Lucas Lixinski is currently a Ph.D. Researcher at the European University Institute (Florence, Italy), where he was the Editor-in-Chief of the European Journal of Legal Studies in 2008. He has completed his Master’s Degree in Human Rights at Central European University (Budapest, Hungary), with a Specialization in European and Global Legal Practice (Total Law Program, NYU/CEU). His first law degree was obtained in Brazil, at the Federal University of Rio Grande do Sul. He has been a visiting researcher at Columbia University School of Law (New York, USA) in the spring of 2007, and participated in an exchange program at the University of Texas School of Law in the spring of 2005. He has clerked at the Inter-American Court of Human Rights in the fall of 2005 (with a grant from the University of Texas School of Law).

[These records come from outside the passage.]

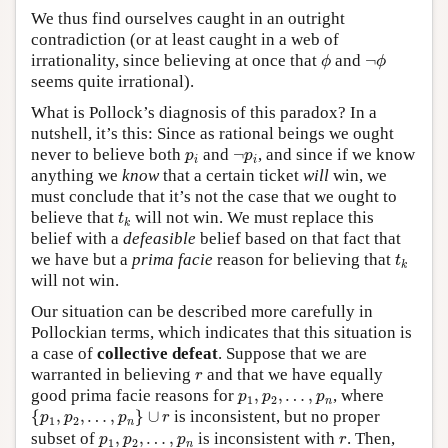
We thus find ourselves caught in an outright
contradiction (or at least caught in a web of
ϕ
¬
ϕ
irrationality, since believing at once that
and
¬
ϕ
ϕ
seems quite irrational).
What is Pollock’s diagnosis of this paradox? In a
nutshell, it’s this: Since as rational beings we ought
p
i
¬
p
i
never to believe both
and
¬
, and since if we know
p
p
i
i
anything we
know
that a certain ticket
will
win, we
must conclude that it’s not the case that we ought to
t
k
believe that
will not win. We must replace this
t
k
belief with a
defeasible
belief based on that fact that
t
k
we have but a
prima facie
reason for believing that
t
k
will not win.
Our situation can be described more carefully in
Pollockian terms, which indicates that this situation is
a case of
collective defeat
. Suppose that we are
r
warranted in believing
and that we have equally
r
p
1
,
p
2
,
…
,
p
n
good prima facie reasons for
,
,
…
,
, where
p
p
p
1
2
n
{
p
1
,
p
2
,
…
,
p
n
}
∪
r
{
,
,
…
,
}
∪
is inconsistent, but no proper
p
p
p
r
1
2
n
p
1
,
p
2
,
…
,
p
n
r
subset of
,
,
…
,
is inconsistent with
. Then,
p
p
p
r
1
2
n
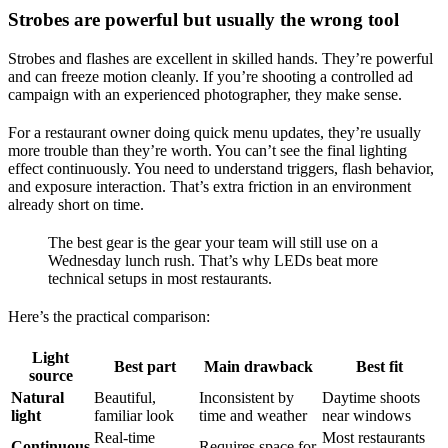
Strobes are powerful but usually the wrong tool
Strobes and flashes are excellent in skilled hands. They’re powerful
and can freeze motion cleanly. If you’re shooting a controlled ad
campaign with an experienced photographer, they make sense.
For a restaurant owner doing quick menu updates, they’re usually
more trouble than they’re worth. You can’t see the final lighting
effect continuously. You need to understand triggers, flash behavior,
and exposure interaction. That’s extra friction in an environment
already short on time.
The best gear is the gear your team will still use on a
Wednesday lunch rush. That’s why LEDs beat more
technical setups in most restaurants.
Here’s the practical comparison:
Light
Best part
Main drawback
Best fit
source
Natural
Beautiful,
Inconsistent by
Daytime shoots
light
familiar look
time and weather
near windows
Real-time
Most restaurants
Continuous
Requires space for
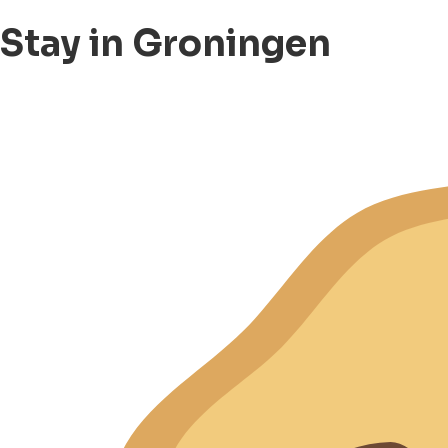
Stay in Groningen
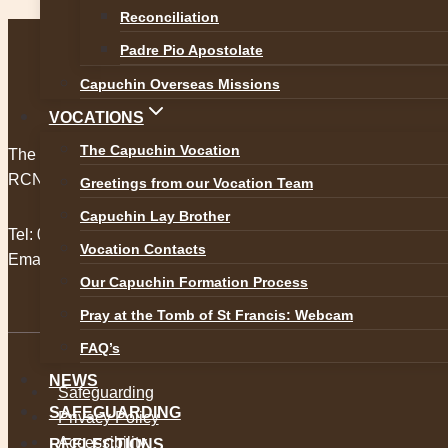
Kilkenny Holy Week and Easter
Reconciliation
Padre Pio Apostolate
Capuchin Overseas Missions
VOCATIONS
The Capuchin Vocation
The Capuchin Order, 12 Halston Street, Dublin 7.
RCN 20009434
Greetings from our Vocation Team
Capuchin Lay Brother
Tel:
01 873 3205
Vocation Contacts
Email:
provincial@capuchins.ie
Our Capuchin Formation Process
Pray at the Tomb of St Francis: Webcam
FAQ’s
NEWS
Safeguarding
SAFEGUARDING
Privacy Policy
Accessibility
REFLECTIONS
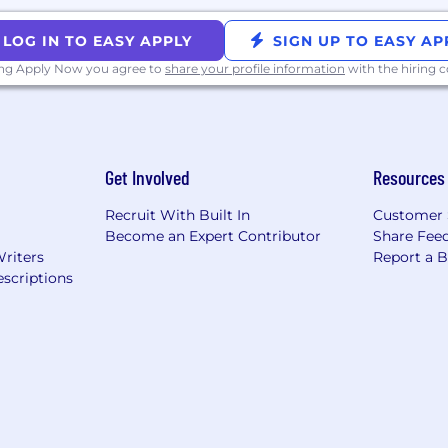
LOG IN TO EASY APPLY
SIGN UP TO EASY AP
ing Apply Now you agree to
share your profile information
with the hiring
Get Involved
Resources
Recruit With Built In
Customer 
Become an Expert Contributor
Share Fee
Writers
Report a 
scriptions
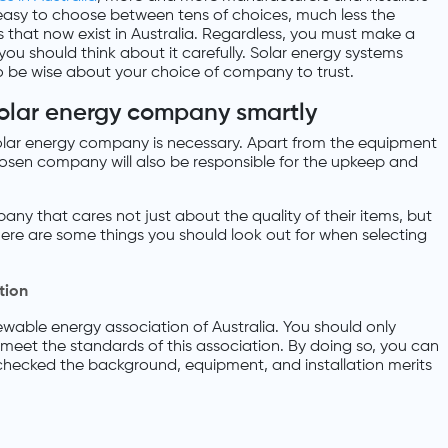
’t easy to choose between tens of choices, much less the
that now exist in Australia. Regardless, you must make a
you should think about it carefully. Solar energy systems
o be wise about your choice of company to trust.
solar energy company smartly
solar energy company is necessary. Apart from the equipment
hosen company will also be responsible for the upkeep and
ny that cares not just about the quality of their items, but
. Here are some things you should look out for when selecting
tion
ewable energy association of Australia. You should only
t meet the standards of this association. By doing so, you can
checked the background, equipment, and installation merits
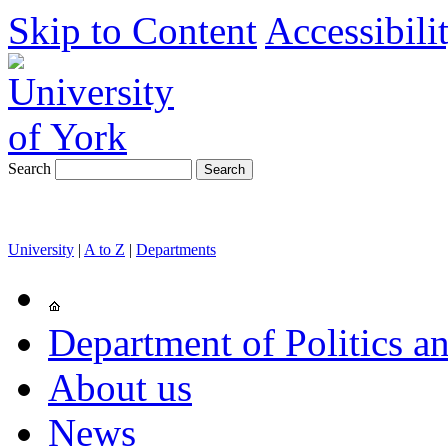
Skip to Content
Accessibili
Search
University
|
A to Z
|
Departments
Department of Politics an
About us
News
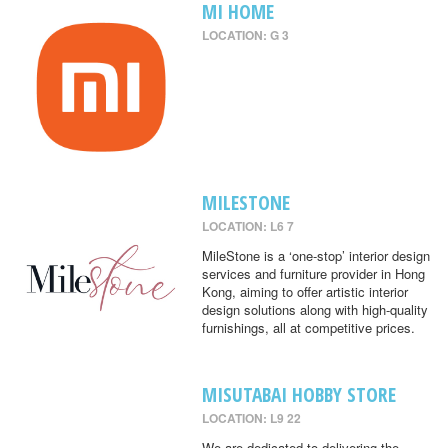
MI HOME
LOCATION: G 3
MILESTONE
LOCATION: L6 7
MileStone is a ‘one-stop’ interior design
services and furniture provider in Hong
Kong, aiming to offer artistic interior
design solutions along with high-quality
furnishings, all at competitive prices.
MISUTABAI HOBBY STORE
LOCATION: L9 22
We are dedicated to delivering the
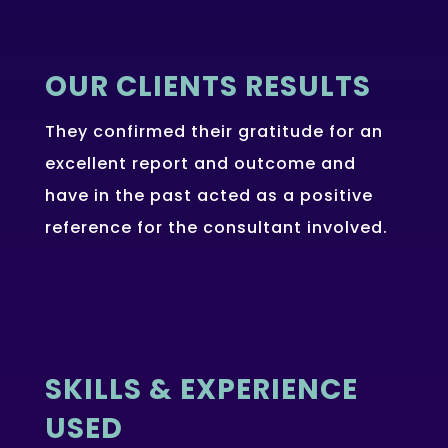
OUR CLIENTS RESULTS
They confirmed their gratitude for an
excellent report and outcome and
have in the past acted as a positive
reference for the consultant involved.
SKILLS & EXPERIENCE
USED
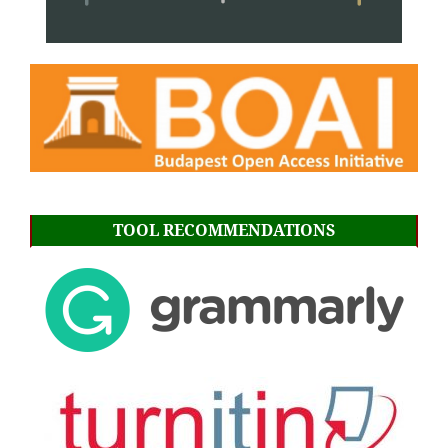
TOOL RECOMMENDATIONS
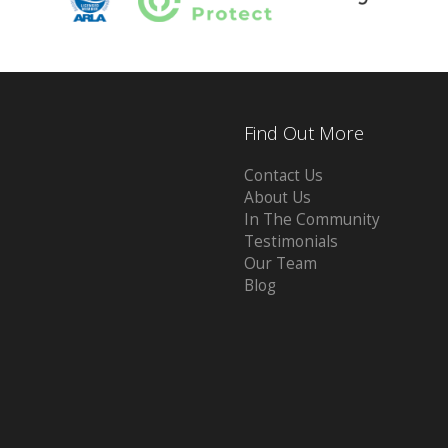
Find Out More
Contact Us
About Us
In The Community
Testimonials
Our Team
Blog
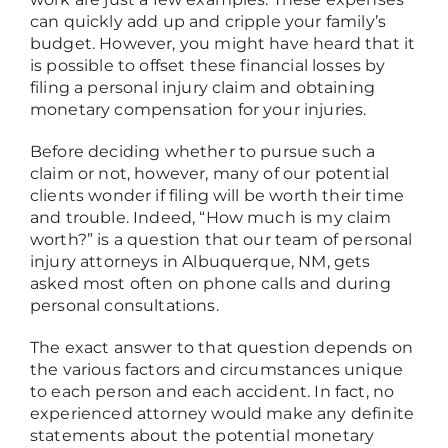
can quickly add up and cripple your family’s
budget. However, you might have heard that it
is possible to offset these financial losses by
filing a personal injury claim and obtaining
monetary compensation for your injuries.
Before deciding whether to pursue such a
claim or not, however, many of our potential
clients wonder if filing will be worth their time
and trouble. Indeed, “How much is my claim
worth?” is a question that our team of personal
injury attorneys in Albuquerque, NM, gets
asked most often on phone calls and during
personal consultations.
The exact answer to that question depends on
the various factors and circumstances unique
to each person and each accident. In fact, no
experienced attorney would make any definite
statements about the potential monetary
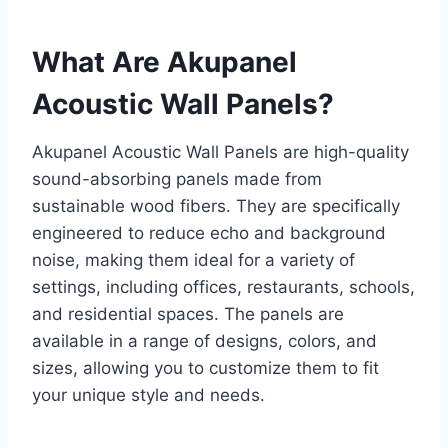
What Are Akupanel
Acoustic Wall Panels?
Akupanel Acoustic Wall Panels are high-quality
sound-absorbing panels made from
sustainable wood fibers. They are specifically
engineered to reduce echo and background
noise, making them ideal for a variety of
settings, including offices, restaurants, schools,
and residential spaces. The panels are
available in a range of designs, colors, and
sizes, allowing you to customize them to fit
your unique style and needs.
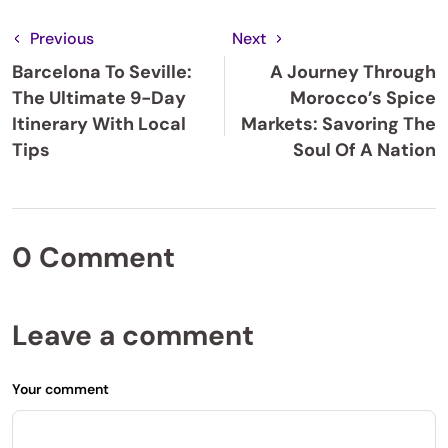
Previous
Next
Barcelona To Seville:
A Journey Through
The Ultimate 9-Day
Morocco’s Spice
Itinerary With Local
Markets: Savoring The
Tips
Soul Of A Nation
0 Comment
Leave a comment
Your comment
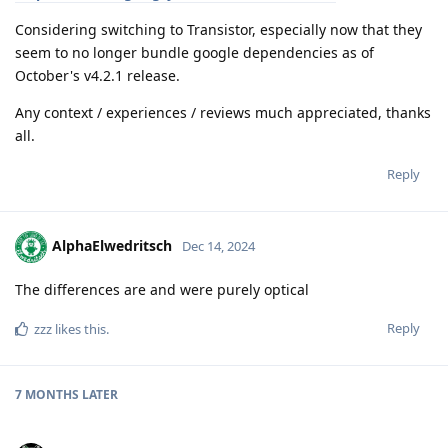
Considering switching to Transistor, especially now that they
seem to no longer bundle google dependencies as of
October's v4.2.1 release.
Any context / experiences / reviews much appreciated, thanks
all.
Reply
AlphaElwedritsch
Dec 14, 2024
The differences are and were purely optical
Reply
zzz
likes this
.
7 MONTHS
LATER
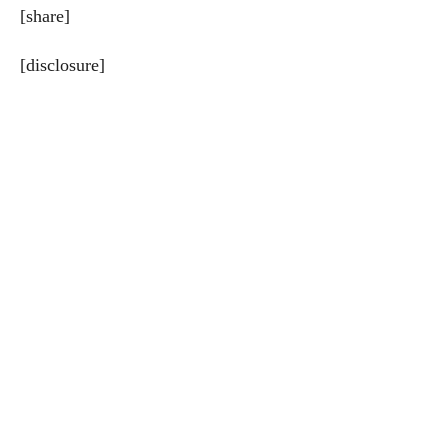
[share]
[disclosure]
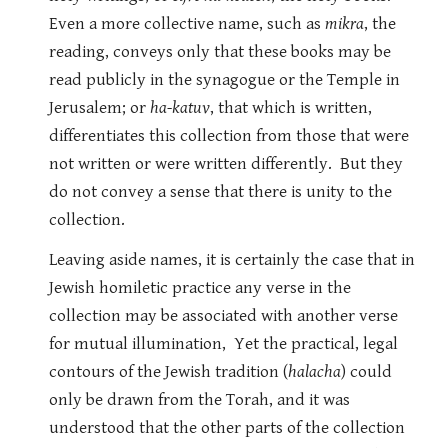
Even a more collective name, such as
mikra
, the
reading, conveys only that these books may be
read publicly in the synagogue or the Temple in
Jerusalem; or
ha-katuv
, that which is written,
differentiates this collection from those that were
not written or were written differently. But they
do not convey a sense that there is unity to the
collection.
Leaving aside names, it is certainly the case that in
Jewish homiletic practice any verse in the
collection may be associated with another verse
for mutual illumination, Yet the practical, legal
contours of the Jewish tradition (
halacha
) could
only be drawn from the Torah, and it was
understood that the other parts of the collection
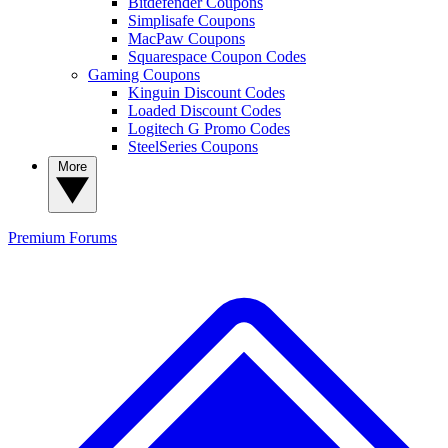
Bitdefender Coupons
Simplisafe Coupons
MacPaw Coupons
Squarespace Coupon Codes
Gaming Coupons
Kinguin Discount Codes
Loaded Discount Codes
Logitech G Promo Codes
SteelSeries Coupons
More
Premium
Forums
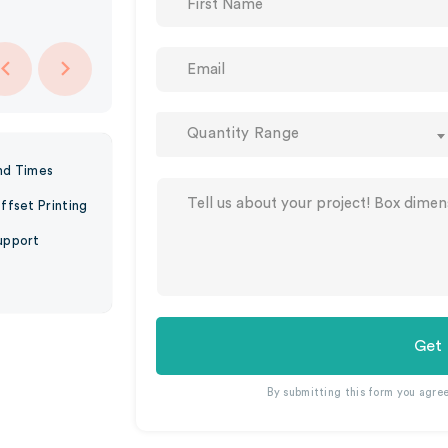
Quantity Range
nd Times
ffset Printing
upport
Get
By submitting this form you agre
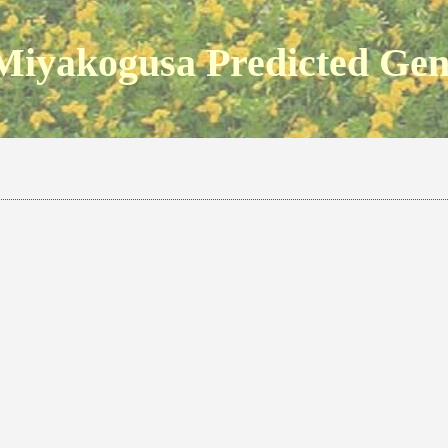
Miyakogusa Predicted Ge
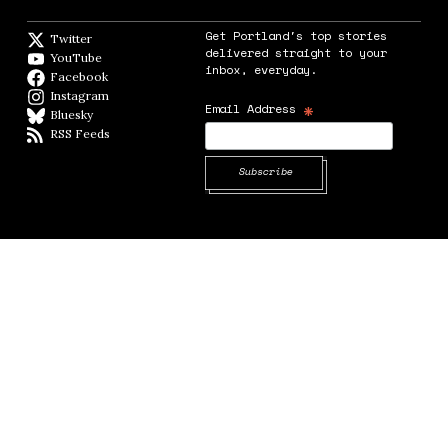
Get Portland's top stories
Twitter
Twitter feed
delivered straight to your
YouTube
YouTube
inbox, everyday.
Facebook
Facebook page
Instagram
Instagram
*
Email Address
Bluesky
BlueSky
RSS Feeds
RSS feed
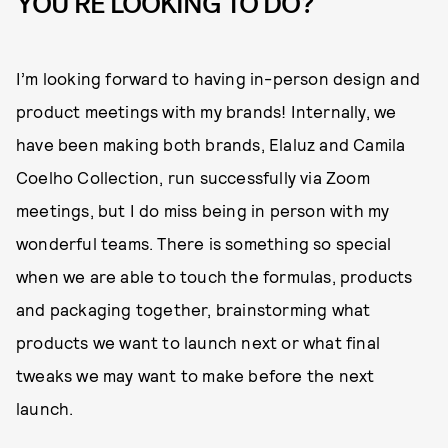
YOU'RE LOOKING TO DO?
I’m looking forward to having in-person design and
product meetings with my brands! Internally, we
have been making both brands, Elaluz and Camila
Coelho Collection, run successfully via Zoom
meetings, but I do miss being in person with my
wonderful teams. There is something so special
when we are able to touch the formulas, products
and packaging together, brainstorming what
products we want to launch next or what final
tweaks we may want to make before the next
launch.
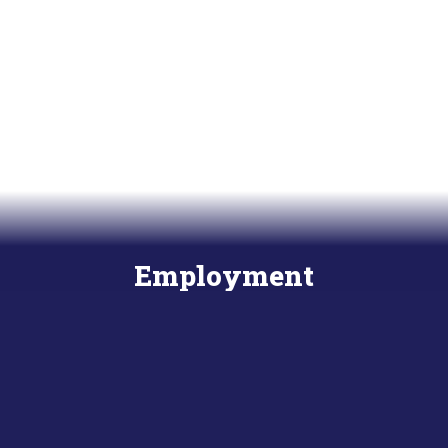
Employment
Start your career today!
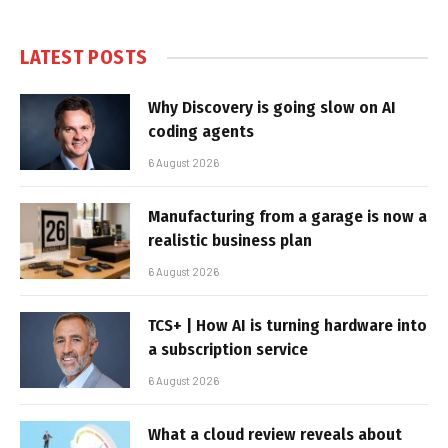
LATEST POSTS
Why Discovery is going slow on AI
coding agents
6 August 2026
Manufacturing from a garage is now a
realistic business plan
6 August 2026
TCS+ | How AI is turning hardware into
a subscription service
6 August 2026
What a cloud review reveals about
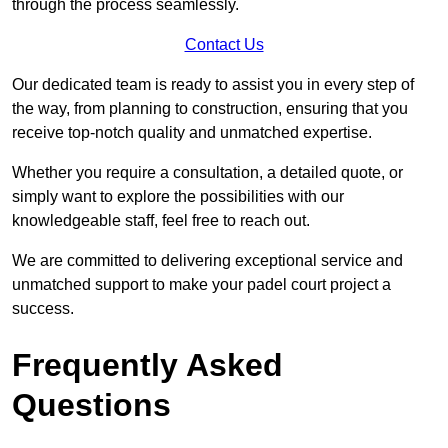
through the process seamlessly.
Contact Us
Our dedicated team is ready to assist you in every step of
the way, from planning to construction, ensuring that you
receive top-notch quality and unmatched expertise.
Whether you require a consultation, a detailed quote, or
simply want to explore the possibilities with our
knowledgeable staff, feel free to reach out.
We are committed to delivering exceptional service and
unmatched support to make your padel court project a
success.
Frequently Asked
Questions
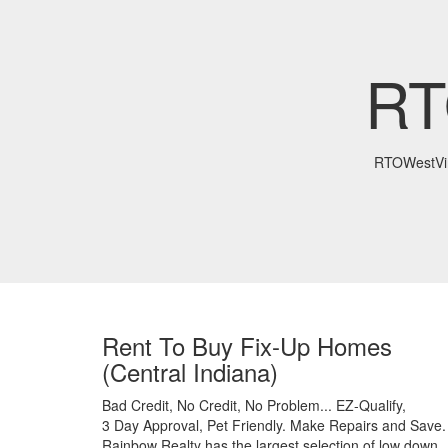
RT
RTOWestVir
Rent To Buy Fix-Up Homes
(Central Indiana)
Bad Credit,
No Credit,
No Problem...
EZ-Qualify,
3 Day Approval,
Pet Friendly.
Make Repairs and Save.
Rainbow Realty has the largest selection of low down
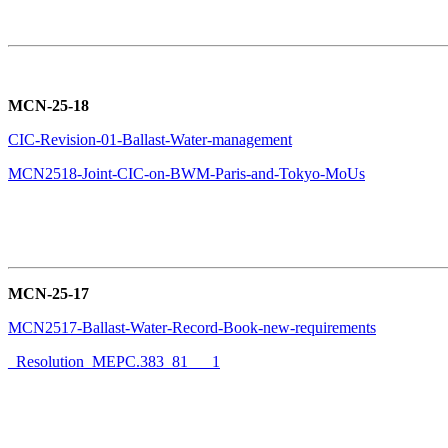
MCN-25-18
CIC-Revision-01-Ballast-Water-management
MCN2518-Joint-CIC-on-BWM-Paris-and-Tokyo-MoUs
MCN-25-17
MCN2517-Ballast-Water-Record-Book-new-requirements
Resolution_MEPC.383_81___1_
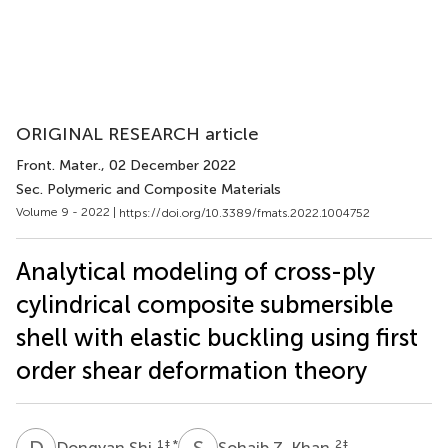
ORIGINAL RESEARCH article
Front. Mater.
, 02 December 2022
Sec. Polymeric and Composite Materials
Volume 9 - 2022 |
https://doi.org/10.3389/fmats.2022.1004752
Analytical modeling of cross-ply
cylindrical composite submersible
shell with elastic buckling using first
order shear deformation theory
D
S
S
Z
1
‡ *
2
‡
Dongyan Shi
Sohaib Z. Khan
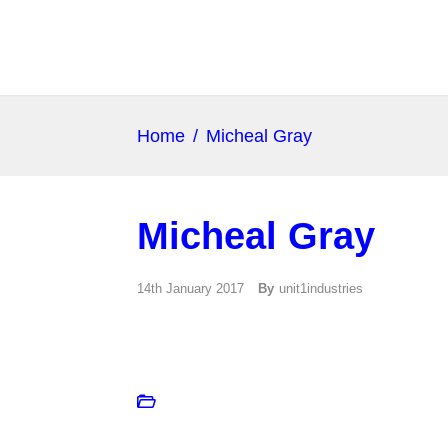
Home
/
Micheal Gray
Micheal Gray
14th January 2017
By
unit1industries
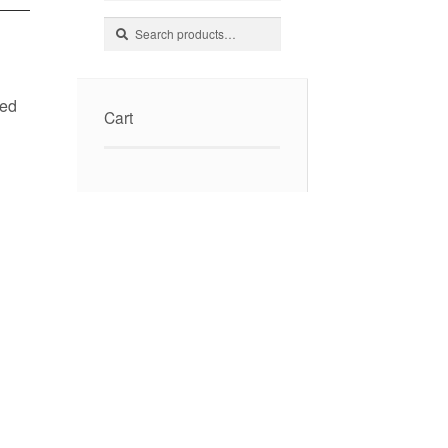
Search
Search
for:
ked
Cart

His Ph.D. research deals with the legal aspects for the protection of intangible cultural heritage (folklore), and his other research interests include international human rights law, general public international law and the law of regional economic integration. He is a co-editor of a book on the Law of MERCOSUR (Hart Publishing, forthcoming 2009), among other publications.


Miriam Rodgers

Visiting Doctoral Researcher
United States

Miriam Rodgers is a D.Phil. candidate at the University of Oxford, under the supervision of Professor John Gardner. Her work on legal philosophy focuses on the forms of justice as they are applied in various areas of law. Ms. Rodgers studied philosophy and economics as an undergraduate at Washington and Lee University (2004) and earned her J.D. from the University of Texas, Austin (2007). At Oxford, Ms. Rodgers taught undergraduate Land Law as part of the University’s Graduate Teaching Assistantship scheme for 2008-2009. She has also been selected to teach undergraduate Jurisprudence as the University’s G.T.A. upon her return to Oxford in the spring of 2010.

 

 

Andrew Woods

Visiting Doctoral Researcher

United States

Andrew K. Woods is a PHD candidate at Cambridge University (Politics) where he is a Gates Scholar.  His thesis examines the implications of social science experiments about human behavior for the international human rights regime.  He is author of “A Behavioral Approach to Human Rights” (Harvard International Law Journal, forthcoming) and co-editor  (along with Profs Ryan Goodman and Derek Jinks) of UNDERSTANDING SOCIAL ACTION, PROMOTING HUMAN RIGHTS (Oxford University Press, forthcoming).  He is a graduate of Harvard Law School, where he was also a Hauser Fellow.